Exercise input
•••

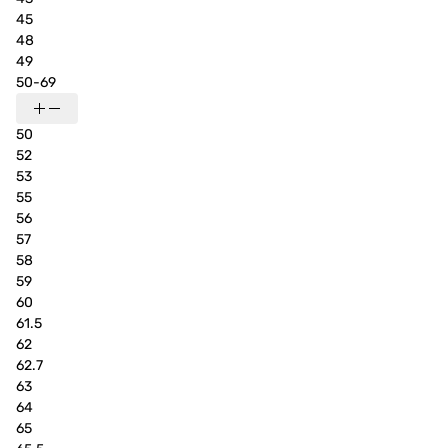
45
48
49
50-69
50
52
53
55
56
57
58
59
60
61.5
62
62.7
63
64
65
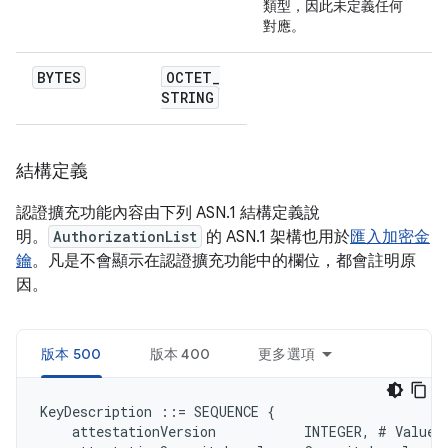
類型，因此未定義任何
對應。
BYTES
OCTET
_
STRING
結構定義
認證擴充功能內容由下列 ASN.1 結構定義說
明。
AuthorizationList
的 ASN.1 架構也用於
匯入加密金
鑰
。凡是不會顯示在認證擴充功能中的欄位，都會註明原
因。
版本 500
版本 400
更多選項
KeyDescription ::= SEQUENCE {

    attestationVersion           INTEGER, # Value 5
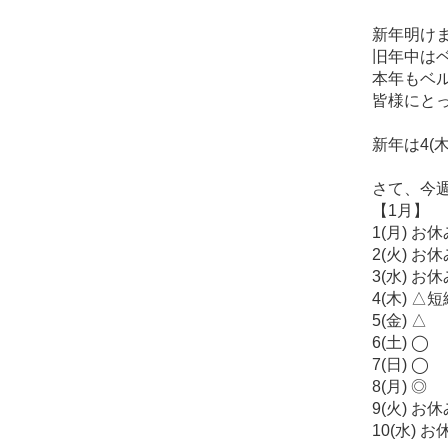
新年明けま
旧年中は
本年もベ
皆様にとっ
新年は4(
さて、今週の
【1月】
1(月) お
2(火) お
3(水) お
4(木) △
5(金) △
6(土) ◯
7(日) ◯
8(月) ◎
9(火) お
10(水) お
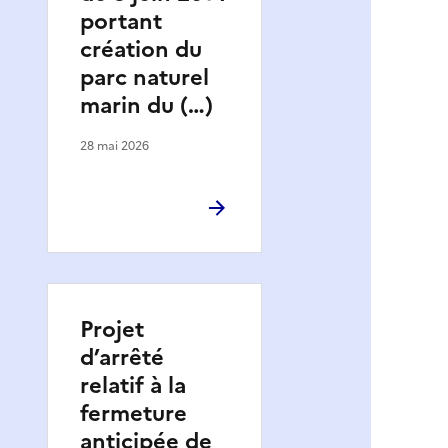
portant
création du
parc naturel
marin du (…)
28 mai 2026
Projet
d’arrêté
relatif à la
fermeture
anticipée de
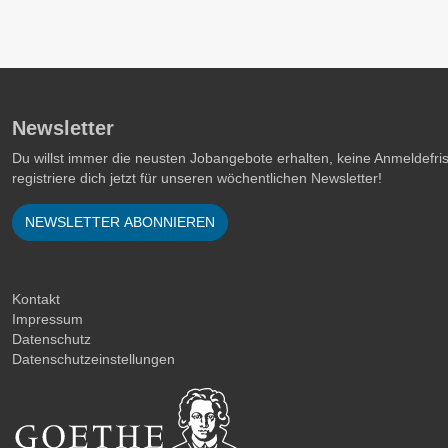
Newsletter
Du willst immer die neusten Jobangebote erhalten, keine Anmeldefr
registriere dich jetzt für unseren wöchentlichen Newsletter!
NEWSLETTER ABONNIEREN
Kontakt
Impressum
Datenschutz
Datenschutzeinstellungen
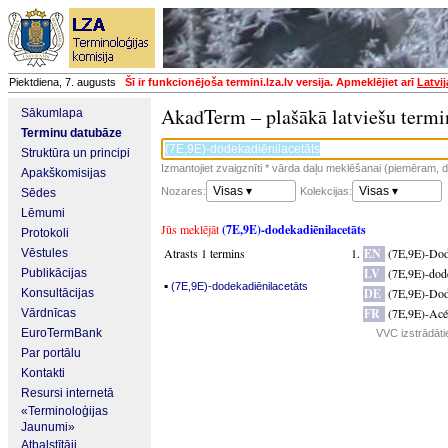
Piektdiena, 7. augusts
Šī ir funkcionējoša termini.lza.lv versija. Apmeklējiet arī
Latvi
AkadTerm – plašākā latviešu termi
Sākumlapa
Terminu datubāze
Struktūra un principi
Izmantojiet zvaigznīti * vārda daļu meklēšanai (piemēram, da
Apakškomisijas
Visas ▾
Visas ▾
Nozares:
Kolekcijas:
Sēdes
Lēmumi
Jūs meklējāt
(7E,9E)-dodekadiēnilacetāts
Protokoli
Atrasts 1 termins
EN
(7E,9E)-Dode
Vēstules
LV
(7E,9E)-dode
Publikācijas
▪
(7E,9E)-dodekadiēnilacetāts
DE
(7E,9E)-Dod
Konsultācijas
FR
(7E,9E)-Acét
Vārdnīcas
EuroTermBank
VVC izstrādāti
Par portālu
Kontakti
Resursi internetā
«Terminoloģijas
Jaunumi»
Atbalstītāji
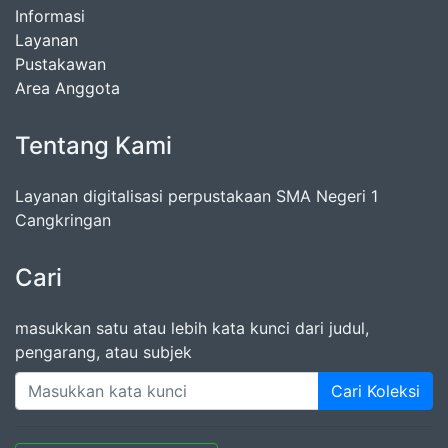
Informasi
Layanan
Pustakawan
Area Anggota
Tentang Kami
Layanan digitalisasi perpustakaan SMA Negeri 1
Cangkringan
Cari
masukkan satu atau lebih kata kunci dari judul,
pengarang, atau subjek
Cari Koleksi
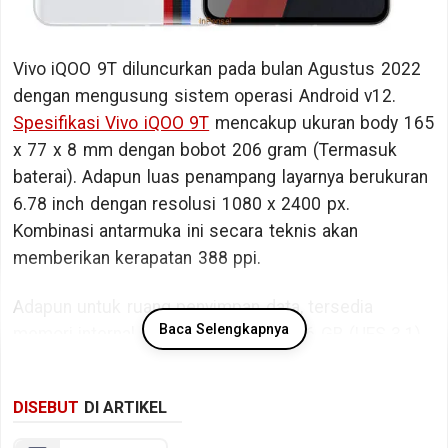
Vivo iQOO 9T diluncurkan pada bulan Agustus 2022
dengan mengusung sistem operasi Android v12.
Spesifikasi Vivo iQOO 9T
mencakup ukuran body 165
x 77 x 8 mm dengan bobot 206 gram (Termasuk
baterai). Adapun luas penampang layarnya berukuran
6.78 inch dengan resolusi 1080 x 2400 px.
Kombinasi antarmuka ini secara teknis akan
memberikan kerapatan 388 ppi.
Adapun untuk ruang penyimpan data, tersedia
Baca Selengkapnya
memori internal berkapasitas 128/256 GB (UFS 3.1).
Bicara kinerja, Vivo iQOO 9T ditopang oleh chipset
DISEBUT
DI ARTIKEL
Qualcomm Snapdragon 8+ Gen 1 SM8450 dengan
memori RAM sebesar 8/12 GB RAM (LPDDR5 @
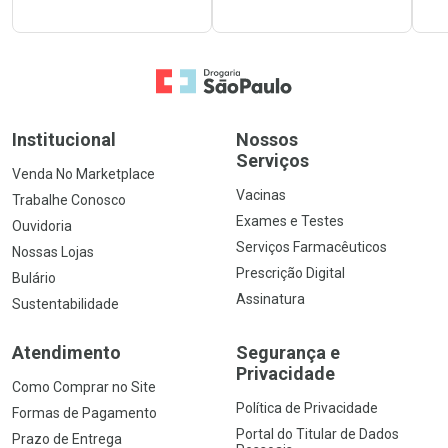
Ir para a Home
Institucional
Nossos
Serviços
Venda No Marketplace
Vacinas
Trabalhe Conosco
Exames e Testes
Ouvidoria
Serviços Farmacêuticos
Nossas Lojas
Prescrição Digital
Bulário
Assinatura
Sustentabilidade
Atendimento
Segurança e
Privacidade
Como Comprar no Site
Política de Privacidade
Formas de Pagamento
Portal do Titular de Dados
Prazo de Entrega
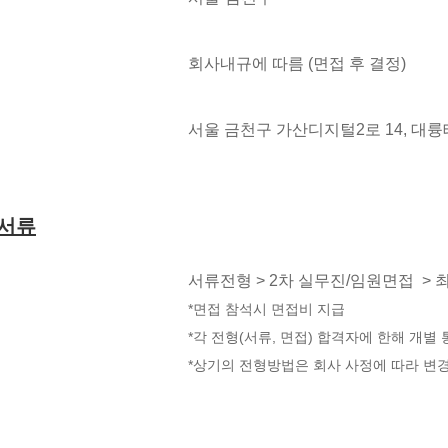
회사내규에 따름 (면접 후 결정)
서울 금천구 가산디지털2로 14, 대
출서류
서류전형 > 2차 실무진/임원면접 >
*면접 참석시 면접비 지급
*각 전형(서류, 면접) 합격자에 한해 개별
*상기의 전형방법은 회사 사정에 따라 변경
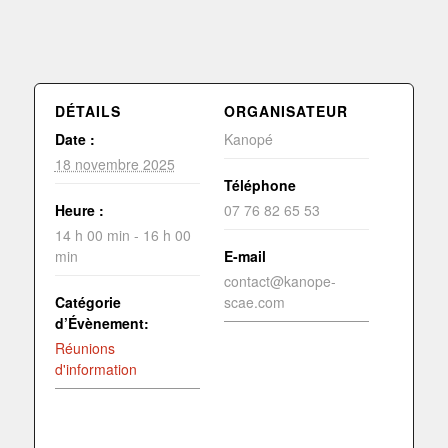
DÉTAILS
ORGANISATEUR
Date :
Kanopé
18 novembre 2025
Téléphone
Heure :
07 76 82 65 53
14 h 00 min - 16 h 00
min
E-mail
contact@kanope-
Catégorie
scae.com
d’Évènement:
Réunions
d'information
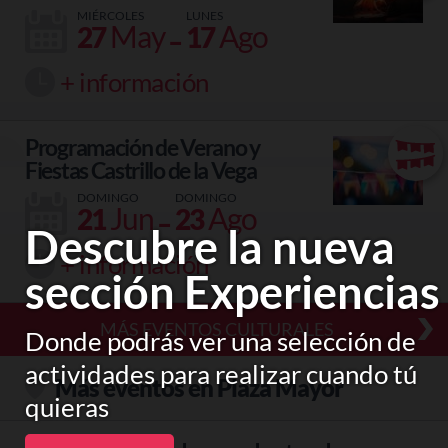
MIÉRCOLES
LUNES
-
May
Ago
27
17
+ información
Programación de Verano y
Fiestas Castrillo de la Vega
DOMINGO
DOMINGO
-
Jun
Ago
21
23
Descubre la nueva
+ información
sección Experiencias
MÁS EVENTOS CULTURALES
Donde podrás ver una selección de
actividades para realizar cuando tú
Más eventos en Plaza Mayor
quieras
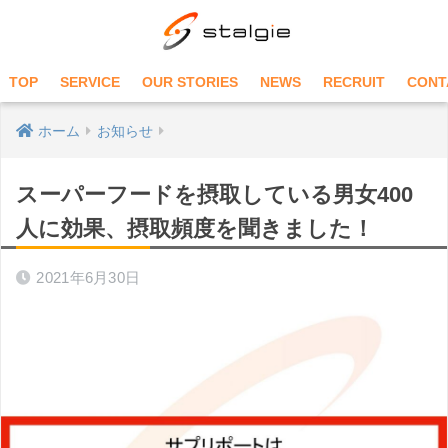
TOP
SERVICE
OUR STORIES
NEWS
RECRUIT
CONT
ホーム
お知らせ
スーパーフードを摂取している男女400
人に効果、摂取頻度を聞きました！
2021年6月30日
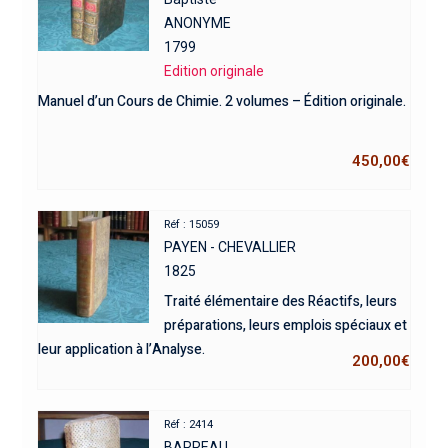
ANONYME
1799
Edition originale
Manuel d’un Cours de Chimie. 2 volumes – Édition originale.
450,00
€
Réf : 15059
PAYEN - CHEVALLIER
1825
Traité élémentaire des Réactifs, leurs
préparations, leurs emplois spéciaux et
leur application à l’Analyse.
200,00
€
Réf : 2414
BARREAU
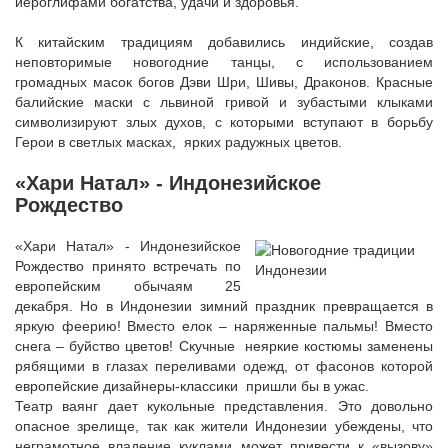
иероглифами богатства, удачи и здоровья.
К китайским традициям добавились индийские, создав
неповторимые новогодние танцы, с использованием
громадных масок богов Дэви Шри, Шивы, Драконов. Красные
балийские маски с львиной гривой и зубастыми клыками
символизируют злых духов, с которыми вступают в борьбу
Герои в светлых масках, ярких радужных цветов.
«Хари Натал» - Индонезийское
Рождество
«Хари Натал» - Индонезийское
Рождество принято встречать по
европейским обычаям 25
декабря. Но в Индонезии зимний праздник превращается в
яркую феерию! Вместо елок – наряженные пальмы! Вместо
снега – буйство цветов! Скучные неяркие костюмы заменены
рябящими в глазах переливами одежд, от фасонов которой
европейские дизайнеры-классики пришли бы в ужас.
Театр ваянг дает кукольные представления. Это довольно
опасное зрелище, так как жители Индонезии убеждены, что
неграмотное владение куклами может привести к «вызову»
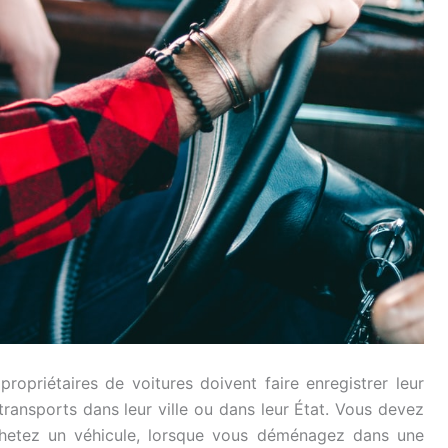
ropriétaires de voitures doivent faire enregistrer leur
 transports dans leur ville ou dans leur État. Vous devez
chetez un véhicule, lorsque vous déménagez dans une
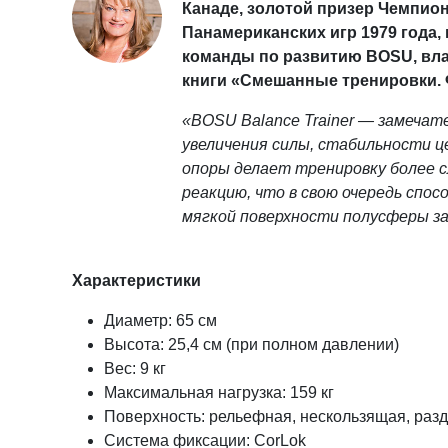
Канаде, золотой призер Чемпион
Панамериканских игр 1979 года,
команды по развитию BOSU, влад
книги «Смешанные тренировки. Ф
«BOSU Balance Trainer — замечат
увеличения силы, стабильности 
опоры делает тренировку более с
реакцию, что в свою очередь спо
мягкой поверхности полусферы з
Характеристики
Диаметр: 65 см
Высота: 25,4 см (при полном давлении)
Вес: 9 кг
Максимальная нагрузка: 159 кг
Поверхность: рельефная, нескользящая, разд
Система фиксации: CorLok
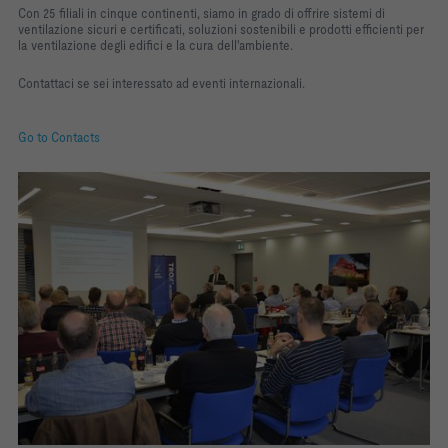
Con 25 filiali in cinque continenti, siamo in grado di offrire sistemi di
ventilazione sicuri e certificati, soluzioni sostenibili e prodotti efficienti per
la ventilazione degli edifici e la cura dell'ambiente.
Contattaci se sei interessato ad eventi internazionali.
Go to Contacts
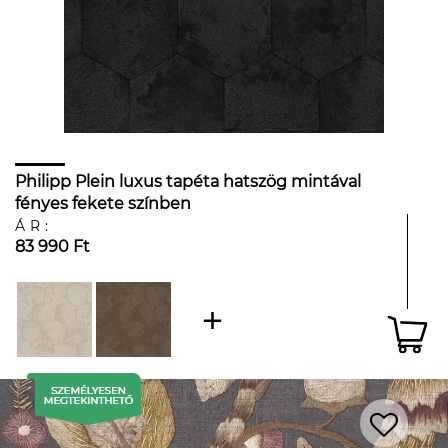
Philipp Plein luxus tapéta hatszög mintával
fényes fekete színben
ÁR:
83 990 Ft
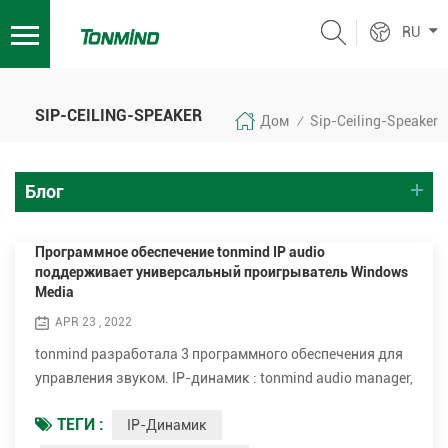
RU
SIP-CEILING-SPEAKER
Дом
Sip-Ceiling-Speaker
/
Блог
Программное обеспечение tonmind IP audio
поддерживает универсальный проигрыватель Windows
Media
APR 23 , 2022
tonmind разработала 3 программного обеспечения для
управления звуком. IP-динамик : tonmind audio manager,
PA system lite и PA system pro. tonmind audio manager
ТЕГИ :
IP-Динамик
можно использовать в локальной сети,, которая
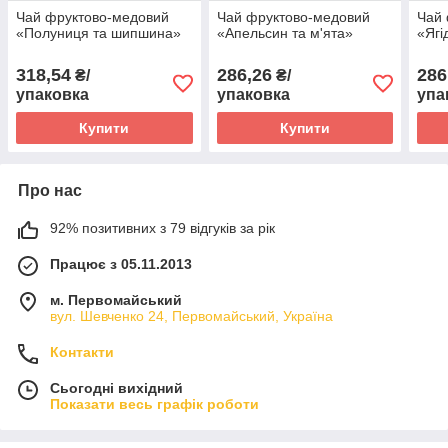
Чай фруктово-медовий
Чай фруктово-медовий
Чай 
«Полуниця та шипшина»
«Апельсин та м'ята»
«Ягі
318,54
286,26
286
₴/
₴/
упаковка
упаковка
упа
Купити
Купити
Про нас
92% позитивних з 79 відгуків за рік
Працює з 05.11.2013
м. Первомайський
вул. Шевченко 24, Первомайський, Україна
Контакти
Сьогодні вихідний
Показати весь графік роботи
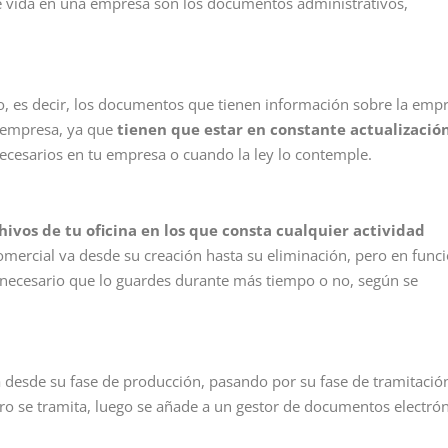
 de vida en una empresa son los documentos administrativos,
o, es decir, los documentos que tienen información sobre la empr
 empresa, ya que
tienen que estar en constante actualizació
necesarios en tu empresa o cuando la ley lo contemple.
hivos de tu oficina en los que consta cualquier actividad
omercial va desde su creación hasta su eliminación, pero en func
 necesario que lo guardes durante más tiempo o no, según se
a desde su fase de producción, pasando por su fase de tramitació
imero se tramita, luego se añade a un gestor de documentos electró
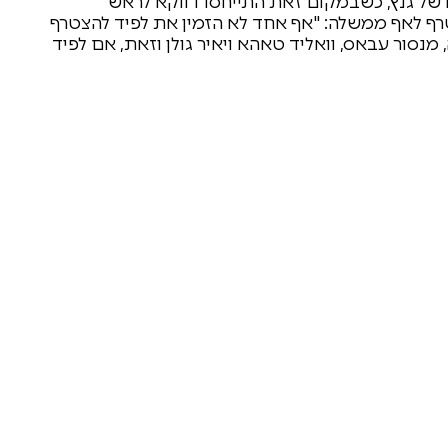
של גנץ, כשבמקום זאת התייחסו דווקא לראש
הצטרף לאף ממשלה: "אף אחד לא הזמין את לפיד להצטרף
נסור עבאס, וואליד טאהא ויאיר גולן וזאת, אם לפיד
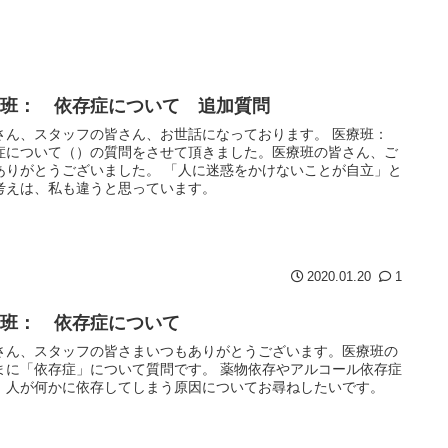
療班： 依存症について 追加質問
さん、スタッフの皆さん、お世話になっております。 医療班：
症について（）の質問をさせて頂きました。医療班の皆さん、ご
ありがとうございました。 「人に迷惑をかけないことが自立」と
考えは、私も違うと思っています。
2020.01.20
1
療班： 依存症について
さん、スタッフの皆さまいつもありがとうございます。医療班の
まに「依存症」について質問です。 薬物依存やアルコール依存症
、人が何かに依存してしまう原因についてお尋ねしたいです。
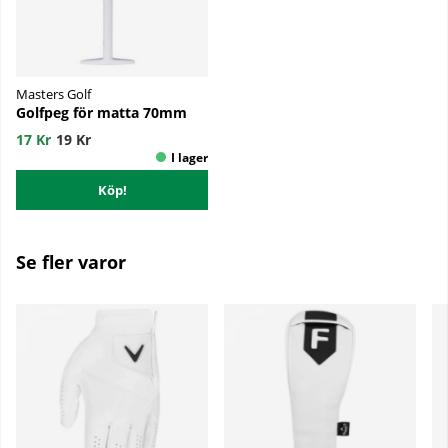
Masters Golf
Golfpeg för matta 70mm
17 Kr
19 Kr
Köp!
Se fler varor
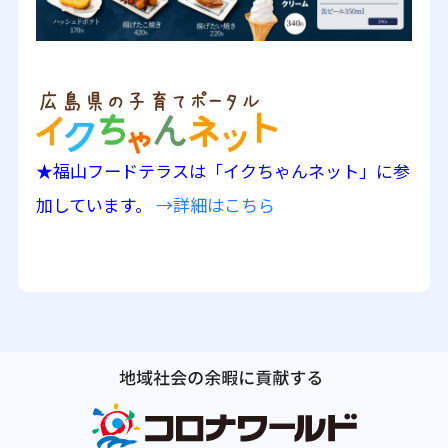
★福山フードテラスは「イクちゃんネット」に参
加しています。
→詳細はこちら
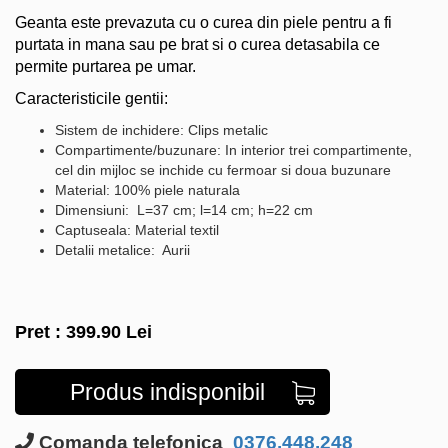
Geanta este prevazuta cu o curea din piele pentru a fi
purtata in mana sau pe brat si o curea detasabila ce
permite purtarea pe umar.
Caracteristicile gentii:
Sistem de inchidere: Clips metalic
Compartimente/buzunare: In interior trei compartimente,
cel din mijloc se inchide cu fermoar si doua buzunare
Material: 100% piele naturala
Dimensiuni: L=37 cm; l=14 cm; h=22 cm
Captuseala: Material textil
Detalii metalice: Aurii
Pret :
399.90
Lei
Produs indisponibil
Comanda telefonica
0376.448.248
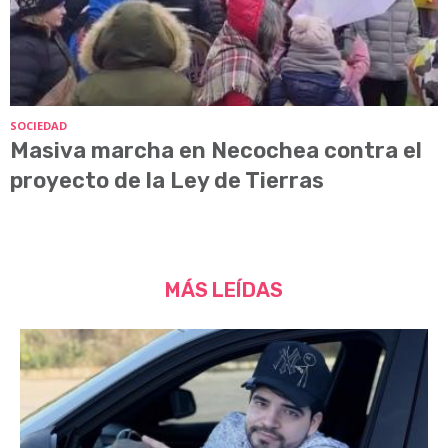
SOCIEDAD
Masiva marcha en Necochea contra el
proyecto de la Ley de Tierras
MÁS LEÍDAS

•••

Nothing but the lines from the first line of the data through the line with "Jūs meklējāt" belongs in the answer, copied exactly and without pictures.

Response
45
48
49
50-69
50
52
53
55
56
57
58
59
60
61.5
62
62.7
63
64
65
類型，因此未定義任何
對應。
BYTES
OCTET
_
STRING
結構定義
認證擴充功能內容由下列 ASN.1 結構定義說
明。
AuthorizationList
的 ASN.1 架構也用於
匯入加密金
鑰
。凡是不會顯示在認證擴充功能中的欄位，都會註明原
因。
版本 500
版本 400
更多選項
KeyDescription ::= SEQUENCE {

    attestationVersion           INTEGER, # Value 5
新年明けま
旧年中は
本年もベ
皆様にとっ
新年は4(
さて、今週の
【1月】
1(月) お
2(火) お
3(水) お
4(木) △
5(金) △
6(土) ◯
7(日) ◯
8(月) ◎
9(火) お
10(水) お
portant
création du
parc naturel
marin du (…)
28 mai 2026
Projet
d’arrêté
relatif à la
fermeture
anticipée de
Newsletter
Du willst immer die neusten Jobangebote erhalten, keine Anmeldefr
registriere dich jetzt für unseren wöchentlichen Newsletter!
NEWSLETTER ABONNIEREN
Kontakt
Impressum
Datenschutz
Datenschutzeinstellungen
Piektdiena, 7. augusts
Šī ir funkcionējoša termini.lza.lv versija. Apmeklējiet arī
Latvi
AkadTerm – plašākā latviešu termi
Sākumlapa
Terminu datubāze
Struktūra un principi
Izmantojiet zvaigznīti * vārda daļu meklēšanai (piemēram, da
Apakškomisijas
Visas ▾
Visas ▾
Nozares:
Kolekcijas:
Sēdes
Lēmumi
Jūs meklējāt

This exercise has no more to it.